30 Ekim 2007

SÖMÜRÜLEN KAYNAKLARIMIZ...-ZAFER YAPICI

Ovalarıyla, dağlarıyla, platolarıyla, deltalarıyla, akarsularıyla, gölleriyle, denizleriyle, ormanlarıyla, yeraltı ve yerüstü kaynaklarıyla, iklimiyle, bitki örtüsüyle, tüm canlı türleriyle çok özel bir ülke Türkiye...

Türkiye'nin özgünlüğüne benzersiz jeopolitik konumunu da ekleyebiliriz.
Biz, bu topraklarda yüzlerce yıl din, dil, ırk, mezhep farklılıkları gözetmeksizin yaşadık. 85 yıldır da Türk Milleti kimliğiyle, Türkiye Cumhuriyeti'nin eşit yurttaşları olarak yaşıyoruz.

Güzel ülkemizde yıllardır sevincimizi de üzüntümüzü de paylaştık. Birlikte güldük, birlikte ağladık. Bağımsızlık için, özgürlük için sömürüye karşı birlikte savaş verdik...

Üstelik bu savaşı tüm dünyanın sömürülen uluslarına örnek bir biçimde kazandık.
Oysa şimdi hem doğal kaynaklarımız hem de insan kaynaklarımız sömürülmekte. Adeta kurumakta, kurutulmakta!

Mustafa Kemal, Türkiye'si insan kaynaklarıyla doğal kaynaklarını verimli kullanarak "on yılda on beş milyon genç" yetiştirmişti. Aydınlanma devrimiyle, tarımdan sanayiye, eğitimden sağlığa, kültürden hukuka her alanda modern bir ulusun doğuşu sağlanmıştı...

Şimdi aydınlanma devriminin altı oyulmakta. Bilim yuvaları tarikat yuvalarına dönüştürülmeye çalışılmakta. Borca dayalı bir ekonomi modeli gereğince tarım desteklenmemekte, aksine çökertilmekte. Ulusal sanayinin sözü bile edilmiyor. Milli Eğitim milli olmaktan her geçen gün biraz daha uzaklaştırılıyor. Sağlık terk edilmiş. Sosyal devlet unutulmuş. Kültür, alt kültürlülük düzlemine indirgenmiş. Hukuk siyasal iktidarın her yeni girişiminde ayaklar altına alınıyor.

Şimdi Kemalizm'i oluşturan tüm değerlerin Anayasa'dan çıkartılarak tek tek yok edilmesinin planları yapılmakta. Cumhuriyetin stratejik önem taşıyan kurumları özelleştirme adı altında yabancılara satıldı, satılmakta. Çıkarılan yasalarla da bu satışlar desteklenmekte. Örneğin Maden Yasası, Petrol Yasası...Son olarak 2B Yasası çıkartılarak doğal kaynaklarımız talan edilmek isteniyor...

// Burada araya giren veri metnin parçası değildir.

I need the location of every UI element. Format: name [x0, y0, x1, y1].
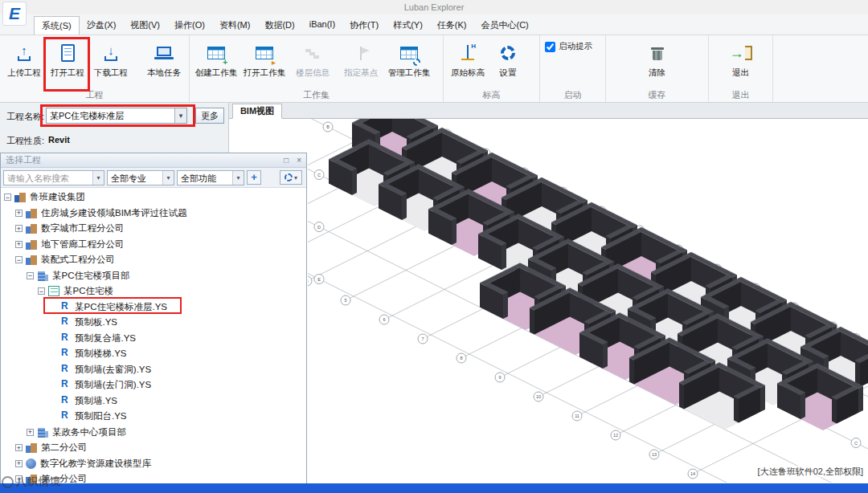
open-project-button[interactable]: 打开工程 [47, 38, 88, 79]
project-name-input[interactable] [47, 108, 174, 123]
tree-item-model-file[interactable]: 预制墙(去门洞).YS [1, 377, 306, 393]
tree-item-building[interactable]: 某PC住宅楼 [1, 283, 306, 299]
expand-icon[interactable] [15, 444, 23, 451]
tree-item-model-file[interactable]: 预制墙.YS [1, 393, 306, 409]
trash-icon [646, 41, 669, 65]
watermark-logo-icon [2, 476, 14, 488]
svg-text:10: 10 [536, 394, 541, 399]
settings-button[interactable]: 设置 [490, 38, 526, 79]
tree-item-company[interactable]: 第二分公司 [1, 440, 306, 456]
exit-button[interactable]: → 退出 [720, 38, 762, 79]
group-label-project: 工程 [0, 90, 189, 102]
manage-workset-icon [398, 41, 420, 65]
bim-model-canvas[interactable]: 11223344556677889910101111121213131414AA… [308, 119, 868, 483]
chevron-down-icon[interactable] [232, 171, 244, 185]
local-task-button[interactable]: 本地任务 [143, 38, 185, 79]
menu-operate[interactable]: 操作(O) [167, 16, 212, 35]
expand-icon[interactable] [15, 460, 23, 467]
tree-item-library[interactable]: 数字化教学资源建设模型库 [1, 456, 306, 472]
open-workset-button[interactable]: ▸ 打开工作集 [241, 38, 288, 79]
menu-task[interactable]: 任务(K) [430, 16, 474, 35]
panel-filter-bar: 请输入名称搜索 全部专业 全部功能 + [1, 168, 306, 188]
menu-view[interactable]: 视图(V) [123, 16, 167, 35]
search-combo[interactable]: 请输入名称搜索 [3, 170, 104, 185]
tree-item-model-file[interactable]: 预制板.YS [1, 315, 306, 331]
tree-item-company[interactable]: 住房城乡建设领域BIM考评过往试题 [1, 206, 306, 222]
group-label-startup: 启动 [540, 90, 605, 102]
building-icon [26, 208, 37, 218]
chevron-down-icon[interactable] [162, 171, 174, 185]
title-bar: Luban Explorer [0, 0, 868, 14]
expand-icon[interactable] [27, 429, 34, 436]
svg-text:13: 13 [652, 452, 657, 457]
tree-item-company[interactable]: 装配式工程分公司 [1, 252, 306, 268]
collapse-icon[interactable] [27, 272, 34, 279]
tree-item-model-file[interactable]: 某PC住宅楼标准层.YS [1, 299, 306, 316]
create-workset-icon: + [205, 41, 227, 65]
menu-material[interactable]: 资料(M) [212, 16, 258, 35]
menu-member-center[interactable]: 会员中心(C) [473, 16, 535, 35]
float-window-icon[interactable]: □ [284, 157, 289, 165]
tab-bim-view[interactable]: BIM视图 [232, 104, 282, 119]
enterprise-icon [14, 192, 26, 202]
function-filter-select[interactable]: 全部功能 [177, 170, 244, 185]
upload-project-button[interactable]: ↑ 上传工程 [3, 38, 45, 79]
project-name-combo[interactable] [46, 108, 187, 124]
floor-info-button: 楼层信息 [289, 38, 336, 79]
create-workset-button[interactable]: + 创建工作集 [193, 38, 240, 79]
chevron-down-icon[interactable] [174, 108, 186, 123]
tree-item-project-dept[interactable]: 某政务中心项目部 [1, 425, 306, 441]
menu-data[interactable]: 数据(D) [257, 16, 301, 35]
startup-tip-checkbox[interactable] [545, 42, 555, 52]
tree-item-model-file[interactable]: 预制复合墙.YS [1, 331, 306, 347]
tree-item-model-file[interactable]: 预制阳台.YS [1, 409, 306, 425]
menu-system[interactable]: 系统(S) [34, 16, 80, 35]
menu-sandbox[interactable]: 沙盘(X) [80, 16, 124, 35]
revit-file-icon [59, 333, 71, 344]
open-project-icon [56, 41, 79, 65]
collapse-icon[interactable] [4, 194, 11, 201]
panel-settings-button[interactable] [280, 170, 302, 185]
startup-tip-option: 启动提示 [540, 35, 597, 52]
revit-file-icon [59, 396, 71, 406]
watermark: 八织情境 [2, 475, 61, 489]
add-button[interactable]: + [247, 170, 261, 185]
expand-icon[interactable] [15, 241, 23, 248]
download-project-button[interactable]: ↓ 下载工程 [90, 38, 132, 79]
svg-text:8: 8 [460, 356, 462, 361]
tree-item-model-file[interactable]: 预制墙(去窗洞).YS [1, 362, 306, 378]
revit-file-icon [59, 365, 71, 375]
revit-file-icon [59, 302, 71, 312]
more-button[interactable]: 更多 [195, 108, 224, 124]
menu-collaborate[interactable]: 协作(T) [342, 16, 386, 35]
svg-text:C: C [854, 441, 858, 446]
tree-item-model-file[interactable]: 预制楼梯.YS [1, 346, 306, 362]
gear-icon [285, 173, 293, 181]
bim-viewport[interactable]: 11223344556677889910101111121213131414AA… [229, 119, 868, 483]
manage-workset-button[interactable]: 管理工作集 [386, 38, 432, 79]
tree-item-project-dept[interactable]: 某PC住宅楼项目部 [1, 268, 306, 284]
expand-icon[interactable] [15, 210, 23, 217]
chevron-down-icon[interactable] [92, 171, 104, 185]
revit-file-icon [59, 348, 71, 359]
building-icon [26, 442, 37, 453]
major-filter-select[interactable]: 全部专业 [107, 170, 174, 185]
panel-header[interactable]: 选择工程 □ × [1, 153, 306, 168]
expand-icon[interactable] [15, 225, 23, 232]
collapse-icon[interactable] [38, 287, 45, 295]
select-project-panel: 选择工程 □ × 请输入名称搜索 全部专业 全部功能 + 鲁班建设集团 住房城乡… [0, 153, 307, 493]
building-icon [26, 239, 37, 250]
tree-item-group[interactable]: 鲁班建设集团 [1, 189, 306, 206]
original-elevation-button[interactable]: H 原始标高 [447, 38, 489, 79]
close-icon[interactable]: × [297, 157, 301, 165]
tree-item-company[interactable]: 数字城市工程分公司 [1, 221, 306, 237]
revit-file-icon [59, 317, 71, 328]
menu-iban[interactable]: iBan(I) [302, 16, 342, 35]
project-tree: 鲁班建设集团 住房城乡建设领域BIM考评过往试题 数字城市工程分公司 地下管廊工… [1, 188, 306, 492]
menu-style[interactable]: 样式(Y) [386, 16, 430, 35]
view-tab-strip: BIM视图 [229, 103, 868, 119]
tree-item-company[interactable]: 地下管廊工程分公司 [1, 237, 306, 253]
collapse-icon[interactable] [15, 256, 23, 263]
base-point-icon [350, 41, 372, 65]
clear-cache-button[interactable]: 清除 [637, 38, 678, 79]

İlk başta da ormanlarımız...

Peki Anayasa bu konuda ne diyor? 169.mad. - Devlet, ormanların korunması ve sahalarının genişletilmesi için gerekli kanunları koyar ve tedbirleri alır. Yanan ormanların yerinde yeni orman yetiştirilir, bu yerlerde başka çeşit tarım ve hayvancılık yapılamaz. Bütün ormanların gözetimi Devlete aittir.
Devlet ormanlarının mülkiyeti devrolunamaz. Devlet ormanları kanuna göre, Devletçe yönetilir ve işletilir. Bu ormanlar zamanaşımı ile mülk edinilemez ve kamu yararı dışında irtifak hakkına konu olamaz.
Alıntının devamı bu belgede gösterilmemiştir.